The Congolese people are benefiting from the lessons and technological advances that came about from the 2014 West African Ebola outbreak. Laboratory testing is crucial to diagnose Ebola as many of the early symptoms can mimic other diseases. And since Ebola is so contagious, early testing and diagnosis ensures Ebola-carrying people are identified and quarantined to prevent them from spreading Ebola to their contacts. Since the 2014 outbreak, much effort has been put into developing rapid initial Ebola tests. Congo is using these tests, and others, to help stop the outbreak. Once the first case of Ebola was confirmed the Ministry of Health, WHO and others, sent a mobile lab into the field to the affected area. The mobile lab performs testing immediately which results in early detection of cases. Without the mobile lab, the samples would have to be sent to the National Institute of Biomedical Research (INBR) in Kinshasa for testing. And with Ebola, time is a key factor in stopping the spread.
Laboratory testing advances aren’t the only benefit Congo is receiving from the 2014 West Africa outbreak. As you may remember, there were a couple vaccine trials that started towards the end of the 2014 outbreak. Some were not finished due to the outbreak ending.

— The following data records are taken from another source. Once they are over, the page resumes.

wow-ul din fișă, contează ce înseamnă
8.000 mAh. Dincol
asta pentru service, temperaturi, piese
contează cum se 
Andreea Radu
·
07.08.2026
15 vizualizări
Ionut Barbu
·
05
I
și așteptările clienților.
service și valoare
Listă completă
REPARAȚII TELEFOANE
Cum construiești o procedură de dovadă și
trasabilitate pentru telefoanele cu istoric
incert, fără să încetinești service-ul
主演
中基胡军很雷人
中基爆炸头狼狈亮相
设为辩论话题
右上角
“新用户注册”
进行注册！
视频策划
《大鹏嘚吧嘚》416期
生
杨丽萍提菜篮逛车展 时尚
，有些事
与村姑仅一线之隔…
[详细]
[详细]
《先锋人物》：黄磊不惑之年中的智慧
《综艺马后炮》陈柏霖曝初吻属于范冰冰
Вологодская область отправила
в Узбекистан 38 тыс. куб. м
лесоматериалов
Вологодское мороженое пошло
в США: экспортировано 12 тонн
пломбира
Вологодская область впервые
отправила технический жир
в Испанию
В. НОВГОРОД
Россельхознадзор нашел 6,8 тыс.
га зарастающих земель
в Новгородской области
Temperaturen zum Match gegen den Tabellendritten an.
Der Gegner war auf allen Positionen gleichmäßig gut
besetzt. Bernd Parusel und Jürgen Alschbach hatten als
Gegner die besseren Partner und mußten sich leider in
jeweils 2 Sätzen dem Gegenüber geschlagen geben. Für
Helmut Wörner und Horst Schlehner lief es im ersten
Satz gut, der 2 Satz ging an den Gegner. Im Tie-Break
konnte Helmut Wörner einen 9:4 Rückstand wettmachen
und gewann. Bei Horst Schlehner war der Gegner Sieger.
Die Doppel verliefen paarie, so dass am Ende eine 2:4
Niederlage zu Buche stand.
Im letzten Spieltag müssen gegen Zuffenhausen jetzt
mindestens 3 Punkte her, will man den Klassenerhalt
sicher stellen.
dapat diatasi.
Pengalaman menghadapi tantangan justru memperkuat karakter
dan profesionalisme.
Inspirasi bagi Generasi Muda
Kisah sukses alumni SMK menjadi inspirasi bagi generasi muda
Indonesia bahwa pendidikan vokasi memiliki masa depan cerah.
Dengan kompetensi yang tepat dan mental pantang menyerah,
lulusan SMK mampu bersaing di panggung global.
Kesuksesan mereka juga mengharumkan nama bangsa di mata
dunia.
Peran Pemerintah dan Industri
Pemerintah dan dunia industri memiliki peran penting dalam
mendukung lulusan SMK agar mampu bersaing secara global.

One trial, using rVSV-ZEBOV, demonstrated 100% effectiveness in Guinea. This vaccine was developed by Merck and has not been licensed for use yet, but the Democratic Republic of Congo’s health ministry gave the ok to use the vaccine to help stop the outbreak. Now there is a MSF (Medecins Sans Frontieres) team who is arriving to help validate the vaccination protocol with the technical teams. The vaccination campaign could be challenging given the remote area of the current outbreak, but I’m confident MSF and Congo teams can overcome those challenges.
The current Ebola virus disease outbreak in the Congo is not entirely unusual for the country. What is unusual is the implementation of new testing and prevention methods that came into existence because of the 2014 West Africa outbreak. Congo has had eight “small” outbreaks since 1976 but it took the 2014 West African outbreak, and the thousands who died, for these new Ebola resources to be developed. Maybe one day the world won’t have to see a massive, multi-country outbreak of a known deadly disease before time, money and energy are spent at developing tools to address the disease.